WHAT YOU ARE ASKED TO DO. Only one stretch of the records below should be repeated. It starts with the line containing "Originaltexte" and goes on through the line containing "Krippe werden 15", exactly as written.

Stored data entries
%%

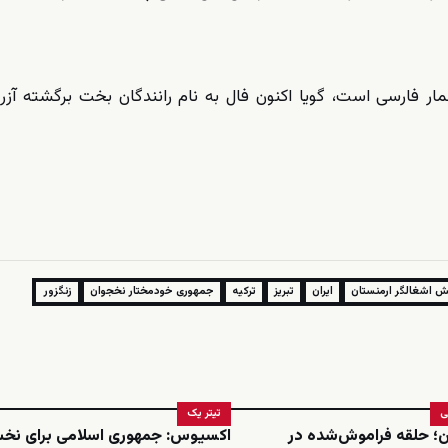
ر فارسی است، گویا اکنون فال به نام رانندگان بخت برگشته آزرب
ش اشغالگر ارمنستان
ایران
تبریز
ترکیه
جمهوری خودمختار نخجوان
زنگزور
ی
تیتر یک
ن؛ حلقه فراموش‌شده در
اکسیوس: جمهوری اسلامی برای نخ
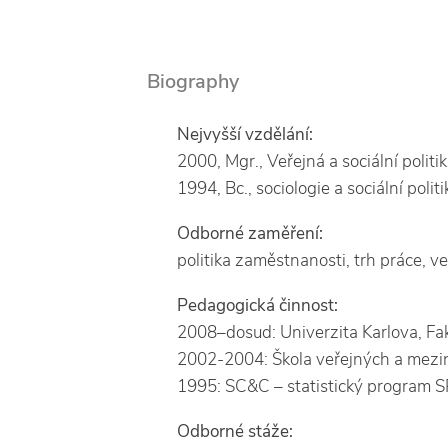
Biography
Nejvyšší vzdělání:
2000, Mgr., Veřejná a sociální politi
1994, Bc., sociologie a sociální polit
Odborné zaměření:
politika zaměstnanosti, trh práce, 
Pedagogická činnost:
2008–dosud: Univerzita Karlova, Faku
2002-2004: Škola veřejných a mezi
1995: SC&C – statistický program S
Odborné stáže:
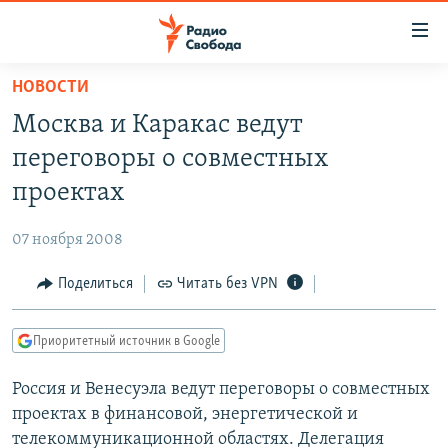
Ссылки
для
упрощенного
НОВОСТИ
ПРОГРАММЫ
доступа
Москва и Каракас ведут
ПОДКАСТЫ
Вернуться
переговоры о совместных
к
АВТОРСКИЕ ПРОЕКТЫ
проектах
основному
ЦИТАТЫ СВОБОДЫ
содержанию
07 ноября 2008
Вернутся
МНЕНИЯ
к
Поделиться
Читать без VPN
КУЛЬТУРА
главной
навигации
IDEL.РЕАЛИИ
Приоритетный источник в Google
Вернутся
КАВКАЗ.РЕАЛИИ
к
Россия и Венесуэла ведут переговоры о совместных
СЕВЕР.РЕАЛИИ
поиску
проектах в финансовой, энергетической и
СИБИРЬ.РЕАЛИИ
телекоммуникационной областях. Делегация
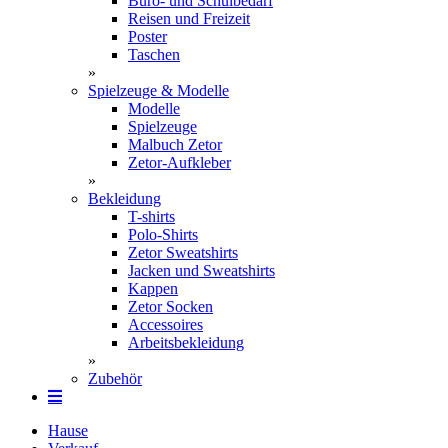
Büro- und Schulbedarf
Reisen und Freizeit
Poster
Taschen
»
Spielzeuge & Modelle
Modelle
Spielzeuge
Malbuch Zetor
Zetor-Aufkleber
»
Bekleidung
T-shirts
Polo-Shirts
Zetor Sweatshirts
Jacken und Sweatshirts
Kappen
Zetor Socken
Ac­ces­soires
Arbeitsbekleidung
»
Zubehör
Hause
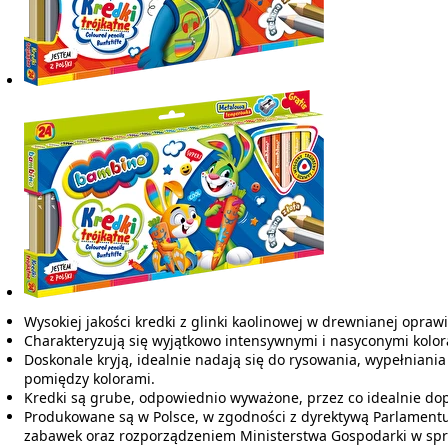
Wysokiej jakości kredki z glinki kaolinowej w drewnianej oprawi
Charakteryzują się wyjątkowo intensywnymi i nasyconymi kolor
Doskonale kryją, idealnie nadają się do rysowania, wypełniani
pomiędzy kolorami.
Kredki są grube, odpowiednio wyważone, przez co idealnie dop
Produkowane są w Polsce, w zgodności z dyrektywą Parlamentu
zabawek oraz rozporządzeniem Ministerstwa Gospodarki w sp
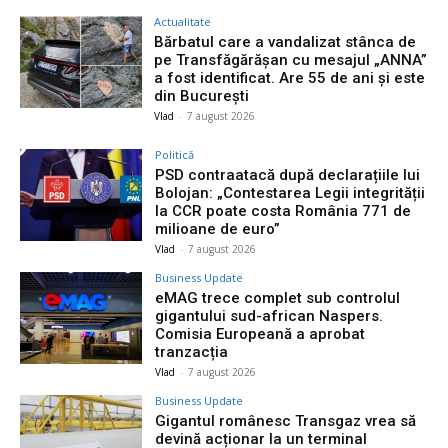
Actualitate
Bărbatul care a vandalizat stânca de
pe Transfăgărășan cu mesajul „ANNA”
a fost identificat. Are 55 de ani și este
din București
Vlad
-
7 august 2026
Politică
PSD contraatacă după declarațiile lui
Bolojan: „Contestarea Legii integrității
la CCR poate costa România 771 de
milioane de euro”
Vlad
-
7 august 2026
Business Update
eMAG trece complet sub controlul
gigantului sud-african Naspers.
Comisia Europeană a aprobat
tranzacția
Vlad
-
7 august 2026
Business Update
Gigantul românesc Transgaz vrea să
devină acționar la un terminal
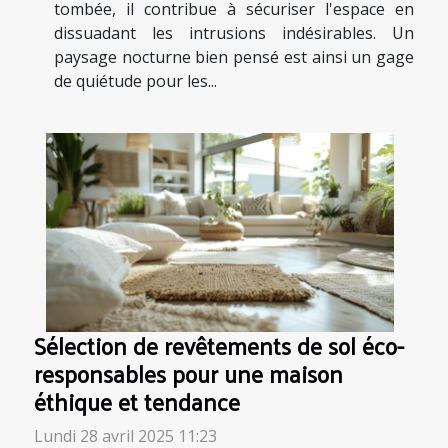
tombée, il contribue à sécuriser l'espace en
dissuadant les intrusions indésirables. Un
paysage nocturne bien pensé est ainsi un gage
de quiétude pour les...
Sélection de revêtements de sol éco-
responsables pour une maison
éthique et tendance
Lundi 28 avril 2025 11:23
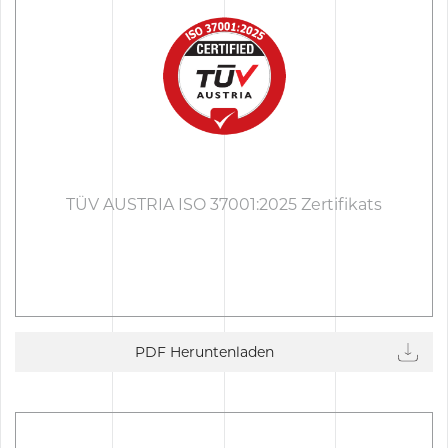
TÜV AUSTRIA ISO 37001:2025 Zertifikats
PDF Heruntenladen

%%
%%

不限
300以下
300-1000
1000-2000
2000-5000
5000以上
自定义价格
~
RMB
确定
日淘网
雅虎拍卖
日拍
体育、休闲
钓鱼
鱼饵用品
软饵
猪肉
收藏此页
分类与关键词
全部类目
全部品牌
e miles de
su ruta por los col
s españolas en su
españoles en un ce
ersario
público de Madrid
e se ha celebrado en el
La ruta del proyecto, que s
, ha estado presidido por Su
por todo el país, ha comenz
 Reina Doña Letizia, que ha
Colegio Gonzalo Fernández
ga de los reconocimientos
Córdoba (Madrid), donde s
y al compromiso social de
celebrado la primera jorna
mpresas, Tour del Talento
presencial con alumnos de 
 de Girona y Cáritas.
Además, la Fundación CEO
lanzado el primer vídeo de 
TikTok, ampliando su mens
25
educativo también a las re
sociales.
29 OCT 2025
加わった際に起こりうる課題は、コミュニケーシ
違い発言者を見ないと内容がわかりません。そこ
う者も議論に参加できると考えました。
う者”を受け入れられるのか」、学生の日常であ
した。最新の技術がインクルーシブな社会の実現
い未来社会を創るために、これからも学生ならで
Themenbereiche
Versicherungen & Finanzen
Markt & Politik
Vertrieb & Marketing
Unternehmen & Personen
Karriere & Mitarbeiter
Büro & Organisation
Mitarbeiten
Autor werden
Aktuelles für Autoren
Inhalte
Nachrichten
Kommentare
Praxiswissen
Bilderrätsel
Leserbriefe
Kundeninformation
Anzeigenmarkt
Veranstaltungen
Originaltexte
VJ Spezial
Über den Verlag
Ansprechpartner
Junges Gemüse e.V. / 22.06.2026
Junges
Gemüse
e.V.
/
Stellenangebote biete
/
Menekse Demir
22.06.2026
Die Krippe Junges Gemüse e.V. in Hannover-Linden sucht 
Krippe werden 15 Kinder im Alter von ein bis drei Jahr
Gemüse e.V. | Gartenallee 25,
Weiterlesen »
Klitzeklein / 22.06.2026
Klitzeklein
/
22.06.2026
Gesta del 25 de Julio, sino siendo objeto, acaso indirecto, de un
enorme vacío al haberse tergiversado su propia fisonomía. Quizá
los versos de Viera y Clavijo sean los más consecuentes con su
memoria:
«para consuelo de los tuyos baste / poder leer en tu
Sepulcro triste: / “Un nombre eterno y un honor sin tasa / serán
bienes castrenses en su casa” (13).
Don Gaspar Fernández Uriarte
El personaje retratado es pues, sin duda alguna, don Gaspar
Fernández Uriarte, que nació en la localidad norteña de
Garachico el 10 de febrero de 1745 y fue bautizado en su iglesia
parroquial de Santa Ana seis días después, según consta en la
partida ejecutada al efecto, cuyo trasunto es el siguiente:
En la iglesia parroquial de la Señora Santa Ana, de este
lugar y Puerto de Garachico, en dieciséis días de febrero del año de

%%

EXERCISE RESULT.
Originaltexte
VJ Spezial
Über den Verlag
Ansprechpartner
Junges Gemüse e.V. / 22.06.2026
Junges
Gemüse
e.V.
/
Stellenangebote biete
/
Menekse Demir
22.06.2026
Die Krippe Junges Gemüse e.V. in Hannover-Linden sucht 
Krippe werden 15 Kinder im Alter von ein bis drei Jahr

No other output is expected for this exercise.